THE world’s largest automaker has some lessons for its peers revelling in their pandemic-time earnings bump: For lasting results, it’ll take more than just selling a large number of cars at high prices.

Toyota Motor Corp had a record quarter, posting operating income of 997.4 billion yen (US$9bil or RM38.14bil) for the three months ended June.

Since every carmaker is delivering stellar results so far this year – despite spending the last several months whining about chip shortages and raw material costs – that’s not much of an anomaly.

It’s how the Japanese behemoth achieved this that stands out.

Shifting gears

Toyota’s record quarterly operating income were boosted by its marketing efforts and inventory management.

The company effectively turned the screws on its distribution model – a key part of the automotive industry that doesn’t get as much attention as the manufacturing part.

Recognising that it needed to do more to manage finished products and get them to the right places, including distribution hubs, dealerships and ultimately, customers – and not just worry about making cars – has put Toyota ahead of its peers.

As Covid-19 and other supply chain blockages interrupted production, automakers turned to quick solutions to leverage the building demand.

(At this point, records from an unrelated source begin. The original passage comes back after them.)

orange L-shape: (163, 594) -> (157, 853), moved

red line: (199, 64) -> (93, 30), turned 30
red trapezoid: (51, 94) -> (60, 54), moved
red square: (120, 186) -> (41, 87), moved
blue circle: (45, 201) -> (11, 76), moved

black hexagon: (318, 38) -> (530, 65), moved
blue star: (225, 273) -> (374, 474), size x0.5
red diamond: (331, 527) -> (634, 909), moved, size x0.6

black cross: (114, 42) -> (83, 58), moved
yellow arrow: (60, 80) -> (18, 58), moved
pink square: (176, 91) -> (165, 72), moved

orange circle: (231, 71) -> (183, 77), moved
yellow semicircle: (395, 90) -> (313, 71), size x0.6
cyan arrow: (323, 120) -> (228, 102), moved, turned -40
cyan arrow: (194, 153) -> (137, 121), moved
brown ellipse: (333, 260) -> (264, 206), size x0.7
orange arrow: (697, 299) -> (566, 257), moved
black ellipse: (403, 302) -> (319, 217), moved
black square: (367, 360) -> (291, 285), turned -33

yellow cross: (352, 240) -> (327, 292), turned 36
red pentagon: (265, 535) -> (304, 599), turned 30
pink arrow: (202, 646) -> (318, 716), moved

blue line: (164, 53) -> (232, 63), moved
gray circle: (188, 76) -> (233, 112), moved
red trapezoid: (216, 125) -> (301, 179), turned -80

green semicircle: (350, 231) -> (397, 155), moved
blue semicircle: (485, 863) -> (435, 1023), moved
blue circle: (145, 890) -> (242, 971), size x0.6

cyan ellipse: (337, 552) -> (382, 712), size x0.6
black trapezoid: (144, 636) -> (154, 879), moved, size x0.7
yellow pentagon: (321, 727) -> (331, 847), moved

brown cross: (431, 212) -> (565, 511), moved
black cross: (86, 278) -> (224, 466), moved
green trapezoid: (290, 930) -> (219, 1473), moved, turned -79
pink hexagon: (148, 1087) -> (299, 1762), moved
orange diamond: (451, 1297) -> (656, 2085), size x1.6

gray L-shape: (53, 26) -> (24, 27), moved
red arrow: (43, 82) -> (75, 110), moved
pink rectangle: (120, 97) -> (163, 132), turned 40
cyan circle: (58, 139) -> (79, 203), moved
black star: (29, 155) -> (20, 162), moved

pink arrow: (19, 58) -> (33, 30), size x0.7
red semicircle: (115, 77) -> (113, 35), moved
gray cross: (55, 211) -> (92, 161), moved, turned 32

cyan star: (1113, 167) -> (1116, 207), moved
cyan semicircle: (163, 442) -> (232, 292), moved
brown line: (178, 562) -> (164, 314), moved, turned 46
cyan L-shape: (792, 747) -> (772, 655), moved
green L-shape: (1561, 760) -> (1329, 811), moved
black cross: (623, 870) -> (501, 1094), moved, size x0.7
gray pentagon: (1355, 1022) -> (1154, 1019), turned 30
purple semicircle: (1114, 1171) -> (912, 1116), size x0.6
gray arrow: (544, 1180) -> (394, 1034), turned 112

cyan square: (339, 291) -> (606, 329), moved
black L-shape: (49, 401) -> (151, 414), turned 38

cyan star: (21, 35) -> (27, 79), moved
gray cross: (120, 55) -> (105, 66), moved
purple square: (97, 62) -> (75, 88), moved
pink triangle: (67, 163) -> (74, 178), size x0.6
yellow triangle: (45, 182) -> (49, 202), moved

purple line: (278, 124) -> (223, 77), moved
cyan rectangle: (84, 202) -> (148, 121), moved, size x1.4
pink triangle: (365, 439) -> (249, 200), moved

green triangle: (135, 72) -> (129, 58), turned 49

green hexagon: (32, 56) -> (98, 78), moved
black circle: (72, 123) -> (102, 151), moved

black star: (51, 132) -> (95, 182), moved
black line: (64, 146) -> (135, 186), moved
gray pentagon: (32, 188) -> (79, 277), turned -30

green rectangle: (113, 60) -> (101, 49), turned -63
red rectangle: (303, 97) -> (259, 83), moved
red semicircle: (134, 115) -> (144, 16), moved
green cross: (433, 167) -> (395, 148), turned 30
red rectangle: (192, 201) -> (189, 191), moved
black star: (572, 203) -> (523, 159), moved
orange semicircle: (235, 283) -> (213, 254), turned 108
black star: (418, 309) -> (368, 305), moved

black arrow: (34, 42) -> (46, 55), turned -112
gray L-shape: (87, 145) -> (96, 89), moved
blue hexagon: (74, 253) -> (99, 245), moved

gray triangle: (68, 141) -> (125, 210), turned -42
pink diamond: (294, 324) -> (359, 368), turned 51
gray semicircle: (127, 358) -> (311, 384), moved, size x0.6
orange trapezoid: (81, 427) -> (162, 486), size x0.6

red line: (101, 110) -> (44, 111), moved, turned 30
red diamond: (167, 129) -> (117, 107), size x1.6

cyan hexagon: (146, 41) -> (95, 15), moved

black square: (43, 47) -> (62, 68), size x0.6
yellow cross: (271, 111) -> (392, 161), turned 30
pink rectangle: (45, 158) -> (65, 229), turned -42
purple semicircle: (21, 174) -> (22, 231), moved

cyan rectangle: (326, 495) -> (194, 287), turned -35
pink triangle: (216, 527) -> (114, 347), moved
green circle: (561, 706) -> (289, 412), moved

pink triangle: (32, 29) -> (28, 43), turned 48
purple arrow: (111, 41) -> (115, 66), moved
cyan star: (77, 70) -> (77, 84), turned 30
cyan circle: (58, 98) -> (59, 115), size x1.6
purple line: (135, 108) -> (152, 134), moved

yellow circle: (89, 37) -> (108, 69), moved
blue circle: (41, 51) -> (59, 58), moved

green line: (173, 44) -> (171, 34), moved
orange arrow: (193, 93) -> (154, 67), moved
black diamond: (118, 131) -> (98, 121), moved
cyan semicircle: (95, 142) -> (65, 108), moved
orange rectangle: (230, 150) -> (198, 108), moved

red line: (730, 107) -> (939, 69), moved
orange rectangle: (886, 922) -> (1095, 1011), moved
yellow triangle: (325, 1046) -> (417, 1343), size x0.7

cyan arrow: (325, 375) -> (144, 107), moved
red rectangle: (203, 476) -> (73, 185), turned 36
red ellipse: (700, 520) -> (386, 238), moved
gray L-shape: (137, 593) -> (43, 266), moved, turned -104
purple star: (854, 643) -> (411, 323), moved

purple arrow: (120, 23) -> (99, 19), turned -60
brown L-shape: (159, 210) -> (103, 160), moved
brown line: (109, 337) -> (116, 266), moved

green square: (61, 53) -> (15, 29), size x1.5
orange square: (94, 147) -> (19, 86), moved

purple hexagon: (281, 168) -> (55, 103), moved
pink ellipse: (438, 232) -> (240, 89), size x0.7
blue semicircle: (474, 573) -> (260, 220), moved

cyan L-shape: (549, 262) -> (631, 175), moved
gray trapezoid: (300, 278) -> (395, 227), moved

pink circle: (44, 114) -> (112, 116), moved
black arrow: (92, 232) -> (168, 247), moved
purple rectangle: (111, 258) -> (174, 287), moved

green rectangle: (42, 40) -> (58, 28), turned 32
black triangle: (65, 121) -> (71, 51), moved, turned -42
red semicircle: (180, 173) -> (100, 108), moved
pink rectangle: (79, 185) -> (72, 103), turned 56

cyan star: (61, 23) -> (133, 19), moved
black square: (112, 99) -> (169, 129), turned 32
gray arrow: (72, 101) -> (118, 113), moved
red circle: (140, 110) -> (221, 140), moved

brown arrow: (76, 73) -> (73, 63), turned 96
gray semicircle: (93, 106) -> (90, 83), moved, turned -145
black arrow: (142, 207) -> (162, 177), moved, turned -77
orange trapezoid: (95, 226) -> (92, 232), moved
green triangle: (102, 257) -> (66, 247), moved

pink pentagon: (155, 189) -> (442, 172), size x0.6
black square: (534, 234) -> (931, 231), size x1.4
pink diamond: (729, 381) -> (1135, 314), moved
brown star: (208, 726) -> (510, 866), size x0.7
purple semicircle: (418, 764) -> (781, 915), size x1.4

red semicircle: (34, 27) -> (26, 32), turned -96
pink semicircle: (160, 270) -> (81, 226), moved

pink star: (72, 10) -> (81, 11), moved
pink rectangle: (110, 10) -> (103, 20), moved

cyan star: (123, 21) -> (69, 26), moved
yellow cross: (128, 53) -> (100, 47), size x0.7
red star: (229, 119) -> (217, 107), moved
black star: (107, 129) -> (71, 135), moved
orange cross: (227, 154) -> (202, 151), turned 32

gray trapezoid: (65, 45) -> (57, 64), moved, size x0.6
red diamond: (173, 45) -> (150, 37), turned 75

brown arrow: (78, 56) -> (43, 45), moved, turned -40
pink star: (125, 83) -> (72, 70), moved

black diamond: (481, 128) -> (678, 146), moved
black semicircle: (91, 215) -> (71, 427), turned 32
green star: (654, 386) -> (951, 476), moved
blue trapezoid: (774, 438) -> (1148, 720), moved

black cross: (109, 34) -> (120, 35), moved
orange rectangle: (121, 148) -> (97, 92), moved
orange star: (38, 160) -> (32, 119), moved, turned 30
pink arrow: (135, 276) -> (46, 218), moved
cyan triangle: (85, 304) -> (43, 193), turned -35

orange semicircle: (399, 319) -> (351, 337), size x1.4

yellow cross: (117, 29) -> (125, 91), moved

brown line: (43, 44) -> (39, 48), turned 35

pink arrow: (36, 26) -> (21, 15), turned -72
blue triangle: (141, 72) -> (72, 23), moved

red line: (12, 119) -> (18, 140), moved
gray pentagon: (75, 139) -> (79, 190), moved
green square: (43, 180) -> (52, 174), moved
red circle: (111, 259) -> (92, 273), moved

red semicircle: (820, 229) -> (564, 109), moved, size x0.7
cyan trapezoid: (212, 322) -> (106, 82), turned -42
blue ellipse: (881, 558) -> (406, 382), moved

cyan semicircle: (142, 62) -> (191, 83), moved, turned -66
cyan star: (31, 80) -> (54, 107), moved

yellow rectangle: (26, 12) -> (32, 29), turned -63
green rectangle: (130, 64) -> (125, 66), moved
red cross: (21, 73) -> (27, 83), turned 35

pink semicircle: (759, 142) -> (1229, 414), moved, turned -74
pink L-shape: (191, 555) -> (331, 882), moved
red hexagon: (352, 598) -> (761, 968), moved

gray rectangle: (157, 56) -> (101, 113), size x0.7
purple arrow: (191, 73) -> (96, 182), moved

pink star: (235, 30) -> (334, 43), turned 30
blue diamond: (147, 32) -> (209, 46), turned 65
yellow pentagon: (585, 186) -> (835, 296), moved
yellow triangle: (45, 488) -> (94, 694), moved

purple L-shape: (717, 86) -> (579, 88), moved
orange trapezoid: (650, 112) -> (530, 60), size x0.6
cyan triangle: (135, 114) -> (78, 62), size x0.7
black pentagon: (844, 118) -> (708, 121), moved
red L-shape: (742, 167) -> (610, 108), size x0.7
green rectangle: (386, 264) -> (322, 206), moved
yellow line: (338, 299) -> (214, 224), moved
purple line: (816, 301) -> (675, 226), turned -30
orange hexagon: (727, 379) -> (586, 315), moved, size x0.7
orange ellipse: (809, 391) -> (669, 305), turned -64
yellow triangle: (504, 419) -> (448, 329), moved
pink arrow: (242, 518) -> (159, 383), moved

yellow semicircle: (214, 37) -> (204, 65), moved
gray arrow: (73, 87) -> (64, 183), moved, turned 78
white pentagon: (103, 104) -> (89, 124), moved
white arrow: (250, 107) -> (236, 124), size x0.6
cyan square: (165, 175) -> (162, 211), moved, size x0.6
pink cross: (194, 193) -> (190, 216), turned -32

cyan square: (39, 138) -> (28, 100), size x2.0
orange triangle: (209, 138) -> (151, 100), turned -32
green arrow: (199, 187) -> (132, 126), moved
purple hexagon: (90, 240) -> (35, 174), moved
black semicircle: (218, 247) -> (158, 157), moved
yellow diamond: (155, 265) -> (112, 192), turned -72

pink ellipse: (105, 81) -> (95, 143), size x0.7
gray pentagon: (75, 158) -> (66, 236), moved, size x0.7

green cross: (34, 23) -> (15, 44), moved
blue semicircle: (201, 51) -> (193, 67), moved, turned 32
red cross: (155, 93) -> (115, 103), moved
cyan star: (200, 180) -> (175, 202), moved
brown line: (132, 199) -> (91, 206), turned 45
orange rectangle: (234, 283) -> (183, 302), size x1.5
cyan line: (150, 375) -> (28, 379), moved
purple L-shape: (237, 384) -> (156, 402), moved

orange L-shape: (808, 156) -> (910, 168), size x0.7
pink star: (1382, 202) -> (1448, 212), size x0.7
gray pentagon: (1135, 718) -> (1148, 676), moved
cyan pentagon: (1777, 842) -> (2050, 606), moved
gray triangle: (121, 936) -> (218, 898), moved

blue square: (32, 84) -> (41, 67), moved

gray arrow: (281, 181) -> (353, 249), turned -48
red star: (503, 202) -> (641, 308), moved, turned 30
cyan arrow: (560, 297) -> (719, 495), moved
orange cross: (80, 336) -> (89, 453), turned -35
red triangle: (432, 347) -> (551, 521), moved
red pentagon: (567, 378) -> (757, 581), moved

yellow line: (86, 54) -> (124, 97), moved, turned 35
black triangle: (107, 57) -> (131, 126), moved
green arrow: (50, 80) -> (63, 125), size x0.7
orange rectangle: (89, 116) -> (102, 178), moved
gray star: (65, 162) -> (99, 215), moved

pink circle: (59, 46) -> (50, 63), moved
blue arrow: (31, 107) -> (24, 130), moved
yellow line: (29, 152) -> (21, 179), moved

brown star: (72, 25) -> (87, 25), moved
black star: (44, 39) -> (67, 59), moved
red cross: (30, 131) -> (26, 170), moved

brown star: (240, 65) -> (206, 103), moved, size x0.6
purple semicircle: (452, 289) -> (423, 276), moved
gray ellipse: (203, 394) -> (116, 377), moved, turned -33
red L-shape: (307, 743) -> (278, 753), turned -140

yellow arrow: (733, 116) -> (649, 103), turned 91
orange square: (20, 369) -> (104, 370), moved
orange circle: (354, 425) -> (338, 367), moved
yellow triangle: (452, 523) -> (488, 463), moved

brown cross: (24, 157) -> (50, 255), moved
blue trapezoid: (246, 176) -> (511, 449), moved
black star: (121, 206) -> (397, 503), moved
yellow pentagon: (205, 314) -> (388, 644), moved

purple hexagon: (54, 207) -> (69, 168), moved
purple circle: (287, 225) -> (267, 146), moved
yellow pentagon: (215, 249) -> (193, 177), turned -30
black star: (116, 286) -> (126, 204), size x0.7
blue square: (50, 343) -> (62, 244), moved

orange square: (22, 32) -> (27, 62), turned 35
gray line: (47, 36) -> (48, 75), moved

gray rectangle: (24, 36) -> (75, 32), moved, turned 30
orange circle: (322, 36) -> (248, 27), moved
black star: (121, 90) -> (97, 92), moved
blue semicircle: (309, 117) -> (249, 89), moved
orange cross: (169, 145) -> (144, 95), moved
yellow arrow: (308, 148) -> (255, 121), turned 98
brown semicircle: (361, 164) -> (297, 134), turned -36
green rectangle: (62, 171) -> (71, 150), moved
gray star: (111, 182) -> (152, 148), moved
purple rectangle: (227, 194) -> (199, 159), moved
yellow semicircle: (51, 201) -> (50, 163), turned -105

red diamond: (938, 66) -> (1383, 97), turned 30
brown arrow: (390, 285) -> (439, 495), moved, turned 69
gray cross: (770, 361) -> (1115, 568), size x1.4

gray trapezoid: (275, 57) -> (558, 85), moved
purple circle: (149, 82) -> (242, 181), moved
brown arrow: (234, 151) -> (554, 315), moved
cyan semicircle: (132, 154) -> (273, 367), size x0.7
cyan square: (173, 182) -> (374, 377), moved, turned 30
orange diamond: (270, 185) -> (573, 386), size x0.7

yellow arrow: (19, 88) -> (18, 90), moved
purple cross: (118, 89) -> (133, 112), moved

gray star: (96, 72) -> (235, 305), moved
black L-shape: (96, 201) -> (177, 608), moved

They sold cars without certain chips and made more of the higher-price sport utility vehicles, helping boost their margins.

Toyota did this – and more: It focused on how cars were sold to customers.

Car companies usually don’t do that.

They fill factories and produce as much as they can based on past customer data to come up with forecasts that allow them to cover high fixed costs.

Then, they ship the vehicles off to their dealerships that sit on the inventory and sell to customers.

Even though this strategy isn’t the most efficient and comes with high costs, pushing supply out works in normal times. But in the middle of a pandemic, it’s hard to gauge demand accurately, or know what customers want to buy and how to get it to them.

That’s been even tougher with supply chain disruptions that have caused shortages, shuttered production facilities and pushed up raw material prices.

In times like these, automakers can’t just churn out cars and hope to sell them.

Recognising this friction, and that it was here for a while, Toyota leveraged its old-school model rooted in deep relationships and networks.

It worked with its regional distributors to gauge demand for the type of cars they needed and a clear picture of its pipeline of vehicles – whether they were in manufacturing plants, on freight carriers, in transit, or at other dealerships.